Dans les cinquante premières pages de son dernier ouvrage, j’ai la diffuse impression que Jonathan Coe (dont je suis un grand admirateur) se laisse aller pour la première fois à un sentimentalisme gnangnan, du pathos non avenu, du fleur-bleue répulsif. Mais, au final, c’est l’exact contraire qui se produit : Coe fait frémir cinq minutes, puis nous achève dans un éblouissement magnifique. La Pluie avant qu’elle tombe, un peu différent du reste de son oeuvre littéraire, n’en est pas moins un des plus émouvants.
Pourtant, ma peur furtive de départ était causée par la construction de cette saga féminine s’étalant sur plusieurs décennies, dans l’Angleterre de l’après-guerre à nos jours : il s’agit de Rosamond, vieille dame seule et sans enfants, qui laisse en témoignage à sa nièce héritière des enregistrements audio à faire écouter à l’autre héritière de sa fortune, une certaine Imogen que personne ne connaît. Pour la retrouver, Gill et ses filles vont écouter les cassettes, où Rosamond, avant de se donner la mort, commente vingt photographies de famille dont elle va faire l’analyse en disgressant sur les épisodes plus ou moins secrets et tourmentés de ses proches… Le procédé est un peu facile, cinématographiquement usé, mais quand Coe est au bout de la plume, évidemment, ce procédé est retourné comme une crêpe, tordu comme un roseau pour laisser échapper l’émotion, la vraie, qui vous embue les yeux et le cerveau au long de ces splendides pages.
Si la mélancolie de ses précédents romans était masquée par le cynisme, la drôlerie et le ton revanchard, elle éclate désormais dans chaque paragraphe de ce roman de femmes, mais qui semble également écrit »par » une femme. Un peu comme chez Woolf, on suit avec élégance et délicatesse des femmes sur diverses générations, leurs dilemmes, leurs passions et leurs drames qui font, de toutes les existences, des parcours de hasards et de coîncidences. Et jusqu’au dénouement final, le long de ces descriptions photographiques faites de vérités dévoilées et de rancoeurs qui éclatent enfin, le style simple mais brillant de l’auteur fait à nouveau mouche et dévaste d’un ouragan salutaire tous les petits défauts qui semblaient poindre sur le postulat de base.
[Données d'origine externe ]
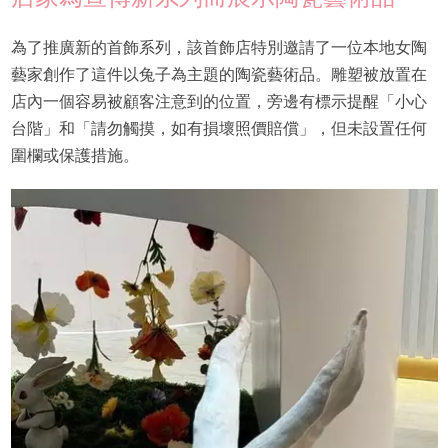
為了推廣新的首飾系列，該首飾店特別邀請了一位本地女陶
藝家創作了這件以兔子為主題的陶瓷藝術品。雕塑被放置在
店內一個容易被顧客注意到的位置，旁邊有標示提醒「小心
台階」和「請勿觸摸，如有損壞照價賠償」，但未設置任何
圍欄或保護措施。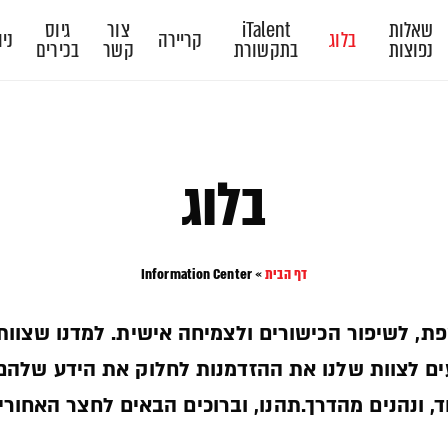
שאלות
iTalent
צור
גיוס
בלוג
קריירה
ניו
נפוצות
בתקשורת
קשר
בכירים
בלוג
דף הבית
»
Information Center
פת, לשיפור הכישורים ולצמיחה אישית. למדנו שצוות
יעים לצוות שלנו את ההזדמנות לחלוק את הידע שלהם
, ונהנים מהדרך.תהנו, וברוכים הבאים לחצר האחורית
A ce stade de »compétition littéraire » on peut franchement parler de réussite totale. La pluie avant qu’elle tombe touche droit au coeur.
Jean-François Lahorgue
Editions Gallimard
249 pages, 19,50 €¬
Date de parution : mars 2009.
Vision bien différente de la mienne mais pour le moins intéressante. C’est vrai que la notion de mélancolie inonde le livre, mais selon moi le risque découle de la structure narrative et non pas du léger penchant vers une forme subjective de niaiserie.